Please note that the PE’s that I’ve given are based on adjusted earnings, usually as the company has given them, but occasionally with small modifications as I’ve calculated them.
I don’t have to tell you that we went through a major correction and are now coming out on the other side. I read that early January was the worst start of a year on record. Early February got even worse and Feb 11th was my personal bottom when I hit 80.5% of what I started the year with. I finished February at 89.2% of what I started the year with, and am now finishing March at 97.6%, while the S&P is at 101.4% and the Russell is at 98.4%. I’m up 21.2% from the Feb 11 bottom, and up 9.4% from the end of Feb report.
In my post entitled Totally, Completely, and Absolutely Wrong, which is post #17358 on this board, I discussed how the bottom came just as everyone was totally panicked about the market, and all the Market Timers were sure we were going into a Bear Market, or The End of the World, and urging us to sell everything and go into cash or gold. I urge you to read the post if you haven’t already. (It had 65 rec’s so you may well have read it). It will give you some reassurance and context the next time we go into a market panic.
http://discussion.fool.com/totally-completely-and-absolutely-wro…
Please also note that I don’t ordinarily measure against the S&P, or any other index, but since I started this board I post my results against it since the MF uses it as their yardstick. Several months ago I started including the Russell 2000, which is the most popular small cap index, as I thought it was unfair of me to compare my gains in 2015 against a large cap index that on average wouldn’t do as well as my small caps.
There’s a reason that I don’t measure against indexes. My goal is to make money each year that my family and I will live off. That’s what counts for me. If the S&P is down 10% it would be small comfort for me to be down 5%. I need to make money!
Also, measuring against the S&P is setting the bar very low, as it’s a mix of 500 large cap stocks, made up of good stocks, mediocre (average) stocks, and poor stocks. Averaging good, poor and mediocre stocks, you’d expect a mediocre result as compared to selecting 10 or 20 good stocks. I mean, you REALLY should be able to select a small basket of stocks that will do better than this mixture of five hundred mixed stocks.
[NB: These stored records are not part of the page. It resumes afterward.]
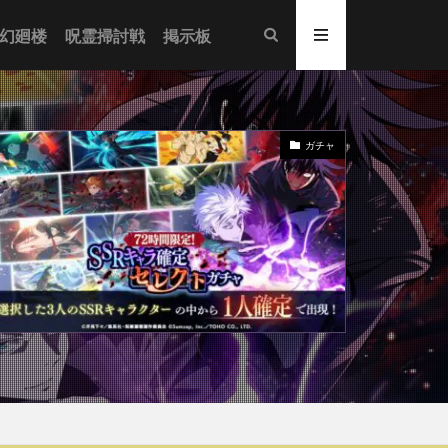
幻廻楼
呪霊掃討戦
掲示板
ガチャ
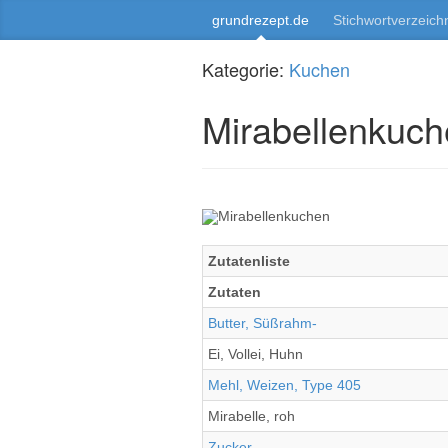
grundrezept.de
Stichwortverzeich
Kategorie:
Kuchen
Mirabellenkuc
Zutatenliste
Zutaten
Butter, Süßrahm-
Ei, Vollei, Huhn
Mehl, Weizen, Type 405
Mirabelle, roh
Zucker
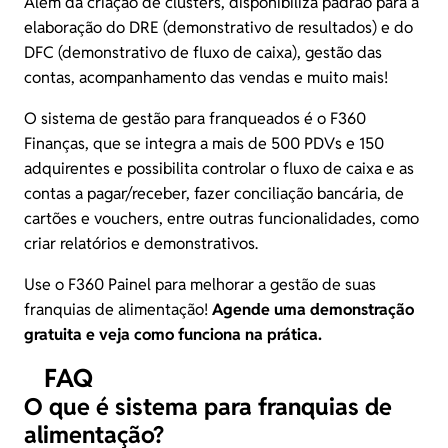
Além da criação de clusters, disponibiliza padrão para a
elaboração do DRE (demonstrativo de resultados) e do
DFC (demonstrativo de fluxo de caixa), gestão das
contas, acompanhamento das vendas e muito mais!
O sistema de gestão para franqueados é o
F360
Finanças
, que se integra a mais de 500 PDVs e 150
adquirentes e possibilita controlar o fluxo de caixa e as
contas a pagar/receber, fazer conciliação bancária, de
cartões e vouchers, entre outras funcionalidades, como
criar relatórios e demonstrativos.
Use o F360 Painel para melhorar a gestão de suas
franquias de alimentação!
Agende uma demonstração
gratuita
e veja como funciona na prática.
FAQ
O que é sistema para franquias de
alimentação?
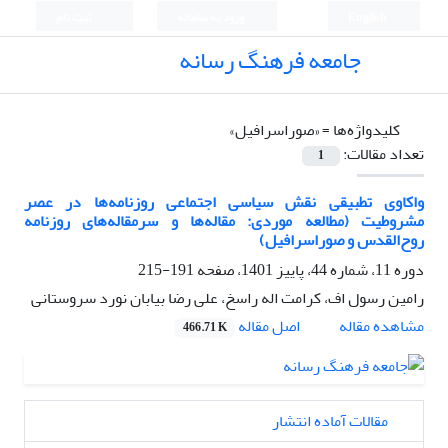
English
ورود به سامانه
ثبت نام
جامعه فرهنگ رسانه
کلیدواژه‌ها =
«صوراسرافیل»
تعداد مقالات:
1
واکاوی تطبیقی نقش سیاسی اجتماعی روزنامه‌ها در عصر
مشروطیت (مطالعه موردی: مقاله‌ها و سرمقاله‌های روزنامه
روح‌القدس و صوراسرافیل)
دوره 11، شماره 44، پاییز 1401، صفحه
191-215
رامین رسول اف، کرامت اله راسخ، علی رضا بیابان نورد سروستانی
اصل مقاله
مشاهده مقاله
466.71 K
مقالات آماده انتشار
I have to start off by remarking how humbling investing is. While I do well overall, I am constantly made aware at how flawed my individual decisions are, how often I’ll buy a stock and have it go right down, and how often the reverse happens: I’ll sell something and it goes straight up from there. One has to be satisfied with the preponderance of small correct decisions working out for the best, which they have by a large margin so far (fortunately for me).
I keep a weekly bar graph of the relative size of my positions. Actually, my computer does it for me. I just update the number of shares and the closing price for each stock. For quite some time the graph looked like a couple of giants (my biggest two positions averaging about 20% of my portfolio each), two tall positions (my third and fourth positions, at about 12% each), and then about ten pygmies, since the top four had taken up about 60% to 65% of my portfolio.
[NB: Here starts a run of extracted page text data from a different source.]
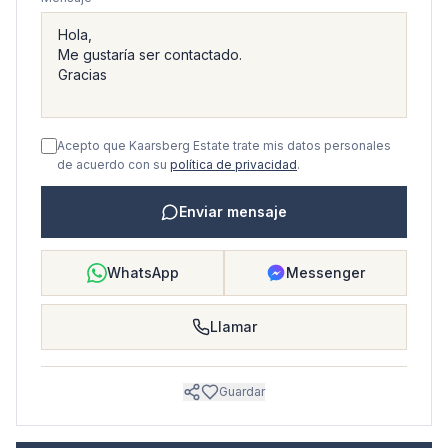
Acepto que Kaarsberg Estate trate mis datos personales
de acuerdo con su
política de privacidad
.
Enviar mensaje
WhatsApp
Messenger
Llamar
Guardar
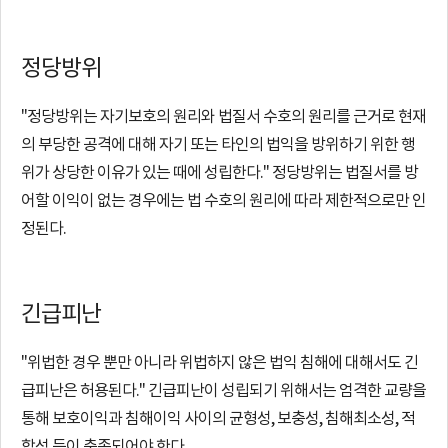
위,
정당방위
긴
"정당방위는 자기보호의 원리와 법질서 수호의 원리를 근거로 현재
급
의 부당한 공격에 대해 자기 또는 타인의 법익을 방위하기 위한 행
피
위가 상당한 이유가 있는 때에 성립한다." 정당방위는 법질서를 방
어할 이익이 없는 경우에는 법 수호의 원리에 따라 제한적으로만 인
난
정된다.
본
긴급피난
문
"위법한 경우 뿐만 아니라 위법하지 않은 법익 침해에 대해서도 긴
급피난은 허용된다." 긴급피난이 성립되기 위해서는 엄격한 교량을
통해 보호이익과 침해이익 사이의 균형성, 보충성, 침해최소성, 적
합성 등이 충족되어야 한다.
At the end of February I wrote that I had reduced the top two to 35% and that I felt it was more balanced and less risky with no stocks over 20% or 21%. This month, I’ve continued to bring down the top two towards a goal of a maximum of 15% of the portfolio in any one position, which is what I recommend myself in the Knowledgebase. Having 20% to 22% of my portfolio in a single stock was really too much.
My bar graph of position sizes now has a much more balanced look. There are no giants, just three tall positions at 16% to 13% (SWKS, SKX, LGIH), a couple of pretty tall positions at 9% to 8% (INFN, PN), and five “normal” positions between 7.0% and 5.0% (SBNY, AMZN, CASY, CBM, SNCR). Then I have three smaller positions between 3.8% and 2.0% (ANET, MITK, INBK), and finally I have three new try-out positions. (SHOP, GBX, and CYBR). SHOP is in the 2% range and the other two average just 0.6% apiece.
Thus SWKS, SKX, and LGIH are still my three largest positions, at 16% down to 13% of my portfolio. This month I reduced SWKS and SKX a bit as they had been just too large a percentage of my portfolio. The biggest reason that Skechers is down as a percentage of the portfolio, however, is that it has stubbornly refused to advance with the rest of my portfolio and is actually down 8% from my last report. (When you go down while the rest of the portfolio goes up, you decrease as a percent of the portfolio). This is in spite of nothing but good news and being rated the top shoe brand by a number of shoe business magazines, etc. I guess we just have to wait for earnings. I added some to LGIH during the month.
INFN and PN are now my fourth and fifth largest positions, but a bit behind the others in size, at about 9% and 8% in size. I added a little, but not much, to each during the month. The real reason PN has gotten to be such a larger percentage of my portfolio is that its price has about doubled since the last report. I haven’t sold a share at this point.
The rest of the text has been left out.